» Data supplied:
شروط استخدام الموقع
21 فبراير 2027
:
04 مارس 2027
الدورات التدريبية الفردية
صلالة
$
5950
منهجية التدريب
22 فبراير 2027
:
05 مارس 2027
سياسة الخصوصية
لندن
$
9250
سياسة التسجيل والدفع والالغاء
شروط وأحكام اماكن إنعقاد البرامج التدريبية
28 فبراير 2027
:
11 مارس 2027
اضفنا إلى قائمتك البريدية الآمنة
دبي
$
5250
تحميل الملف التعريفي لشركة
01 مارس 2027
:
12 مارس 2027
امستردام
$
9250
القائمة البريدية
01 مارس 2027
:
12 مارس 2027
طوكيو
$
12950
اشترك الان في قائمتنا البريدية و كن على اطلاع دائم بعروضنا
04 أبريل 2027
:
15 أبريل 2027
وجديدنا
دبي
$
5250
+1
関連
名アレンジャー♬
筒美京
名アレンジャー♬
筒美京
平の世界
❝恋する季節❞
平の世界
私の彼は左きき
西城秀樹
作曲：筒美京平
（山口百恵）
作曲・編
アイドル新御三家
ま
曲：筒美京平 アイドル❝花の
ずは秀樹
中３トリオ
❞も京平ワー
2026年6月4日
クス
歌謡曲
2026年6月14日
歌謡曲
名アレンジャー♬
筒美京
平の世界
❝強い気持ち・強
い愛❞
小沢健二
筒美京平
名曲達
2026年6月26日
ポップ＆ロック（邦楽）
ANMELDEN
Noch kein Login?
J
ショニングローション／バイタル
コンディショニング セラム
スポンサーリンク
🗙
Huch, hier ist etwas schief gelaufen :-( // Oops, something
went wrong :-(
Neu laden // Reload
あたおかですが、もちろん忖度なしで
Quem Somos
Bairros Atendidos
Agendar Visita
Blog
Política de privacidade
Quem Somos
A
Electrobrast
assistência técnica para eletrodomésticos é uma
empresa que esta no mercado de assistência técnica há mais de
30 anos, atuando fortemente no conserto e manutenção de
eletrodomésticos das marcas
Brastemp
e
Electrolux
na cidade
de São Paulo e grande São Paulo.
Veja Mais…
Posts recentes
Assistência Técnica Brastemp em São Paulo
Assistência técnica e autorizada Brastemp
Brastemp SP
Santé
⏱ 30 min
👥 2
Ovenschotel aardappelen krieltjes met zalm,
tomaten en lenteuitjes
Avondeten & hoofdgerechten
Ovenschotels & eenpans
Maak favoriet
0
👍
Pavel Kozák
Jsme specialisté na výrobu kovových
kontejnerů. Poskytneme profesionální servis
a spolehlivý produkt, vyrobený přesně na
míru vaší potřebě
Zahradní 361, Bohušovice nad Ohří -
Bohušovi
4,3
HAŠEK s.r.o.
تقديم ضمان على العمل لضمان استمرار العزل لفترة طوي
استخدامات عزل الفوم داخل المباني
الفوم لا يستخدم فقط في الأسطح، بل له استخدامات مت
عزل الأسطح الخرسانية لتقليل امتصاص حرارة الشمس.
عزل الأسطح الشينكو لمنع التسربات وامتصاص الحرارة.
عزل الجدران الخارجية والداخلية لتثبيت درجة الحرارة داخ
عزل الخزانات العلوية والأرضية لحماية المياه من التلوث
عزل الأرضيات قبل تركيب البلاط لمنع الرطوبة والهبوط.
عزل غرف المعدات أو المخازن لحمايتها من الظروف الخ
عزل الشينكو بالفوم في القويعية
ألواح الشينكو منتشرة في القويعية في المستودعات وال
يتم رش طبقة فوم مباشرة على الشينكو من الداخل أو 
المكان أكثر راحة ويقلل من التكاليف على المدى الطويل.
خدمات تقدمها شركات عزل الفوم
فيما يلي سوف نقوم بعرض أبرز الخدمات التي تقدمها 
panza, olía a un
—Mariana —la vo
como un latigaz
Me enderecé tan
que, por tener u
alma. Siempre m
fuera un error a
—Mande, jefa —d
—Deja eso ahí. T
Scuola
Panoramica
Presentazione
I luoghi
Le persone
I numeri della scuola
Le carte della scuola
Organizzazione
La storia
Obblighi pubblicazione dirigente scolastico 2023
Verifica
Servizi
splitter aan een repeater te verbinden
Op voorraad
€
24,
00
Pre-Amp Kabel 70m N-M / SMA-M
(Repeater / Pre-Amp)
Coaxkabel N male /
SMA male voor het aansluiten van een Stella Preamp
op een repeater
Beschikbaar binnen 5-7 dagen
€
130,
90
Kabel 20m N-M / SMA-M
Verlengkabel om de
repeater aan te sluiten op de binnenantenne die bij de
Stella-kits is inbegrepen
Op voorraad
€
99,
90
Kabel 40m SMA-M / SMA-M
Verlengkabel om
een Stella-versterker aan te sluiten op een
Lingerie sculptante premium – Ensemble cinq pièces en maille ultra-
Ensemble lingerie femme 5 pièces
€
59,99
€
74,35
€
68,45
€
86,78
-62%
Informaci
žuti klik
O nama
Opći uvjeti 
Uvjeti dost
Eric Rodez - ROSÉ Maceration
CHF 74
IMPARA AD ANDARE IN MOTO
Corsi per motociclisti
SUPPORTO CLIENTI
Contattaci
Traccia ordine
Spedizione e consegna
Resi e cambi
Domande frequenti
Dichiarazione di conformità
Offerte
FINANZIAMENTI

» Requirement:
Above are the entries; count how many of their lines contain the word "سياسة" and give only that number.

» Response below:
2